Dans cet ouvrage collectif, Daouda Gary-Tounkara et Didier Nativel engagent à poursuivre une réflexion ouverte lors du colloque international organisé à l’université Paris Diderot-Paris 7, en 2009 sur « La fabrique des savoirs en Afrique subsaharienne : acteurs, lieux et usages dans la longue durée ». Comme la rencontre, l’ensemble des auteur-es mobilise ses recherches de terrain au sud du Sahara (Sénégal, Madagascar, Mauritanie, Mali, Guinée, Burkina Faso, Ghana, Rwanda, Burundi, Éthiopie) afin de développer une vision sociopolitique et symbolique de la multiplicité des savoirs propres existants en Afrique. Dans une démarche pluridisciplinaire, il analyse en quoi la production et la circulation des connaissances et des compétences aux formes et aux contenus diversifiés participent d’une dynamique de transformation contemporaine.
Qu’il s’agisse de lettré-es ou de non lettré-es, d’hommes ou de femmes, de pauvres ou d’aristocrates, d’intellectuel-les, d’artistes, d’agent-es de l’État ou d’organisations de la base, de prostitué-es, de traditionnalistes, tou-tes produisent des savoirs, qu’il-elles font circuler selon des modes spécifiques. Tou-tes participent de la construction de cultures locales ou nationales. Par cette diffusion de savoirs, le pouvoir et ses normes sont questionnés tout autant que les rapports de domination et de subalternité. Les contrôlé-es ne deviendraient-ils pas des contrôleur-es ? Les institutionnalisé-es des institutionnalisant-es ? (...)

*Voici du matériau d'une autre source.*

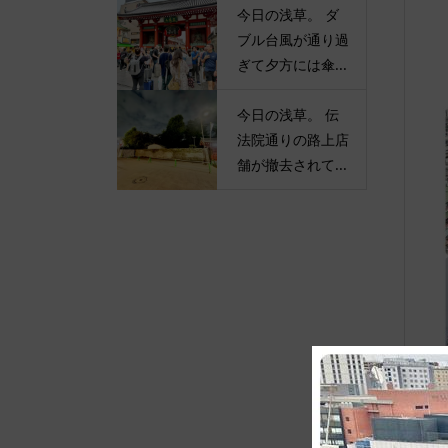
今日の浅草。 ダ
ブル台風が通り過
ぎて夕方には傘...
今日の浅草。 伝
法院通りの路上店
舗が撤去されて...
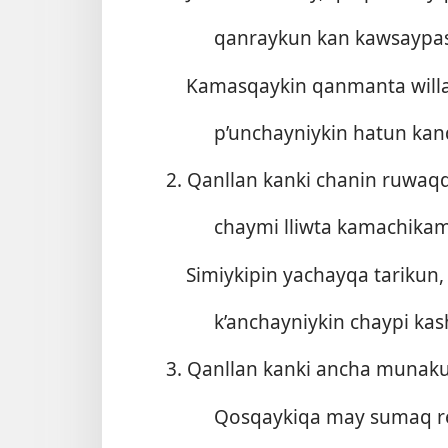
qanraykun kan kawsaypas
Kamasqaykin qanmanta will
p’unchayniykin hatun kan
2. Qanllan kanki chanin ruwaq
chaymi lliwta kamachikam
Simiykipin yachayqa tarikun,
k’anchayniykin chaypi kas
3. Qanllan kanki ancha munak
Qosqaykiqa may sumaq r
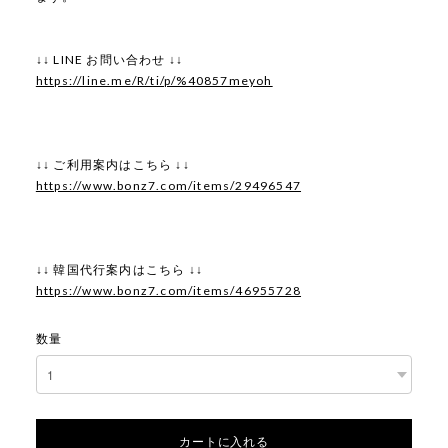
↓↓ LINE お問い合わせ ↓↓
https://line.me/R/ti/p/%40857meyoh
↓↓ ご利用案内はこちら ↓↓
https://www.bonz7.com/items/29496547
↓↓ 韓国代行案内はこちら ↓↓
https://www.bonz7.com/items/46955728
数量
カートに入れる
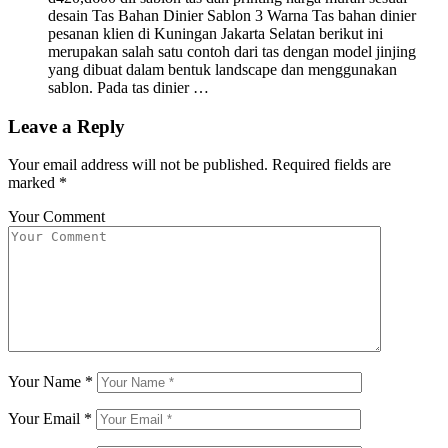
desain Tas Bahan Dinier Sablon 3 Warna Tas bahan dinier
pesanan klien di Kuningan Jakarta Selatan berikut ini
merupakan salah satu contoh dari tas dengan model jinjing
yang dibuat dalam bentuk landscape dan menggunakan
sablon. Pada tas dinier …
Leave a Reply
Your email address will not be published.
Required fields are
marked
*
Your Comment
Your Name
*
Your Email
*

cet ouvrage nous laisse pourtant sur la faim qu’il a provoquée : comment ne pas traiter des savoirs différenciés de genre en Afrique ? Comment ne pas évoquer une seule fois les modes de transmission des savoirs spécifiques par les femmes ? Comment ne pas aborder l’invisibilité des savoirs des femmes par les dominant-es et en particulier par les acteur-trices dont il s’agit dans les mêmes pages de ce livre ? En quoi les producteur-trices des savoirs au sud du Sahara sont-ils les agent-es de reproduction de rapports de domination et de subordination autant qu’ils sont porteurs d’innovation et de transformation sociale ? En quoi sont-ils inhibiteur-trices d’autonomisation des femmes d’Afrique autant qu’il-elles sont révélateur-trices d’une recomposition des économies de la connaissance ? Voici quelques pistes de réflexion que nous mettons au crédit du débat qu’ont le mérite d’avoir ouvert les auteur-es de cet ouvrage. (...)
GARY-TOUNKARA, Daouda & NATIVEL Didier (dir) (2012). L’Afrique des savoirs au sud du Sahara (XVI°-XXI° siècles). Acteurs, supports, pratiques. Paris : Karthala. 439 p. 32€.